ACTION ITEM — Copy every line of the data that includes the string "oder".

[Records contained in a dataset]
★ ★ ★ ★

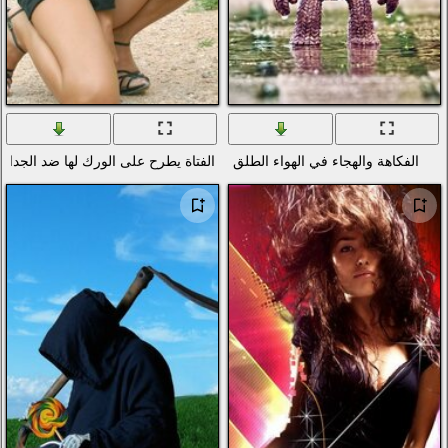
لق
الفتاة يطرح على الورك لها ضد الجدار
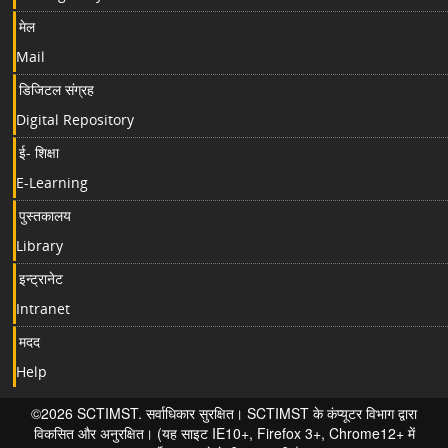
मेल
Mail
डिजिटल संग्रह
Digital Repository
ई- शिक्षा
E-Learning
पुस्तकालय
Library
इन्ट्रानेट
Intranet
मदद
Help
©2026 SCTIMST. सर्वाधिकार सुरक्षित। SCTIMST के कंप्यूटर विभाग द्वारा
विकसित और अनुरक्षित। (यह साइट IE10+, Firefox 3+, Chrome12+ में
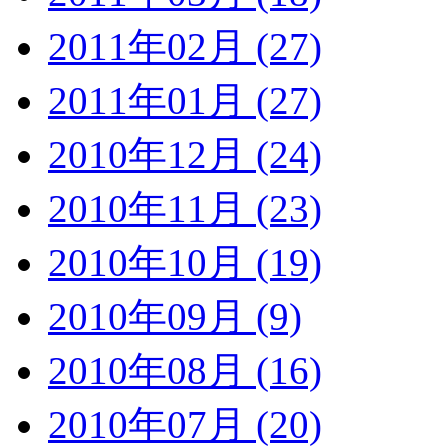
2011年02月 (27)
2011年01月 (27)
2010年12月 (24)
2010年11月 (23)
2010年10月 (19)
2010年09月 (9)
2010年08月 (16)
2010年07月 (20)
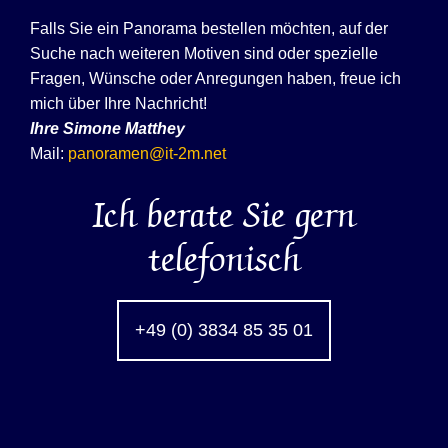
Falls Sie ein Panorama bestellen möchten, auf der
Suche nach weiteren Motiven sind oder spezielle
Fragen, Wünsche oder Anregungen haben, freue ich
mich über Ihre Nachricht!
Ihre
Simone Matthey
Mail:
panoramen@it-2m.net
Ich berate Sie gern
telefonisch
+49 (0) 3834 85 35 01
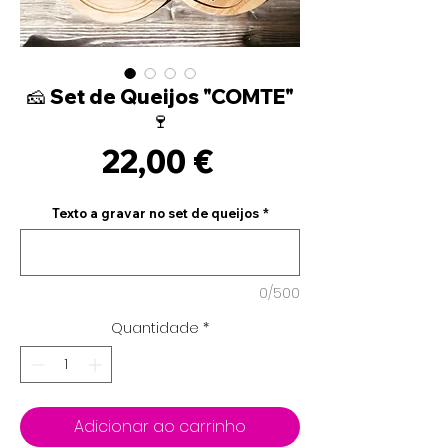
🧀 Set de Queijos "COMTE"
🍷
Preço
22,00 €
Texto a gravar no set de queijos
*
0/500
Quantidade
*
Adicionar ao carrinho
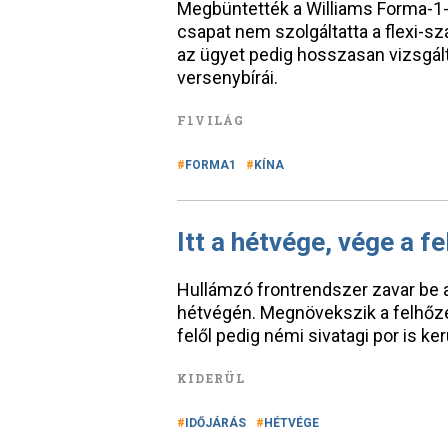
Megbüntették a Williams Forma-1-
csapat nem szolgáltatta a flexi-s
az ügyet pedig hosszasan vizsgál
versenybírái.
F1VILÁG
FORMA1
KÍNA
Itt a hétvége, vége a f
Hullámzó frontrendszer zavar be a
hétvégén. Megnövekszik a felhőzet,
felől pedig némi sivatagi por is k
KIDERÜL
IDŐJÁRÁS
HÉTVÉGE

★ ★ ★ ★

TASK ANSWER —
Suche nach weiteren Motiven sind oder spezielle
Fragen, Wünsche oder Anregungen haben, freue ich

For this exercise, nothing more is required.